Dwa miesiące temu, biskup Wilton Gregory, przewodniczący Konferencji Biskupów Katolickich Stanów Zjednoczonych, skierował do prezydenta George'a Busha list, w którym z zadowoleniem powitał starania o to, by uwagę świata skoncentrować na irackiej odmowie dostosowania się do kilku rezolucji Organizacji Narodów Zjednoczonych w ostatnich jedenastu latach oraz na dążeniu tego kraju do posiadania broni masowego rażenia. W liście tym, napisanym z upoważnienia Komisji Administracyjnej Biskupów Stanów Zjednoczonych, poruszone zostały poważne kwestie dotyczące moralnego prawa do zastosowania wyprzedzającego, jednostronnego użycia sił wojskowych w celu obalenia irackiego rządu. Jako ciało kolegialne, sami podejmujemy kwestie i obawy poruszone w liście biskupa Gregory'ego, biorąc pod uwagę późniejszy rozwój wydarzeń, szczególnie jednomyślne działanie Rady Bezpieczeństwa Organizacji Narodów Zjednoczonych z 8 listopada.

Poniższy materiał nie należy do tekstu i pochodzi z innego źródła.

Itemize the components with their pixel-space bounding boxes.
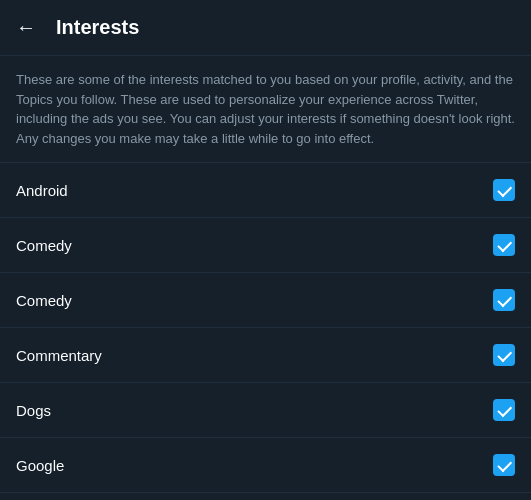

Nie mamy żadnych złudzeń co do postępowania i zamierzeń rządu irackiego. Władze Iraku muszą zakończyć represje w kraju, przestać zagrażać swoim sąsiadom, wstrzymać jakąkolwiek pomoc dla terrorystów, porzucić wysiłki na rzecz skonstruowania broni masowego rażenia oraz zniszczyć całą posiadaną już tego typu broń. Z zadowoleniem przyjmujemy fakt, że ONZ pracuje nad podjęciem na nowo przez Radę Bezpieczeństwa niedawnych działań, mających na celu zagwarantowanie wypełnienia przez Irak jego zobowiązań rozbrojeniowych. Razem z innymi nalegamy na Irak, by w pełni dostosował się do tej ostatniej rezolucji Rady Bezpieczeństwa. Gorąco modlimy się, by wszystkie zaangażowane strony działały w sposób gwarantujący, że kroki poczynione przez ONZ nie będą zwyczajnie wstępem do wojny, lecz sposobem na jej uniknięcie.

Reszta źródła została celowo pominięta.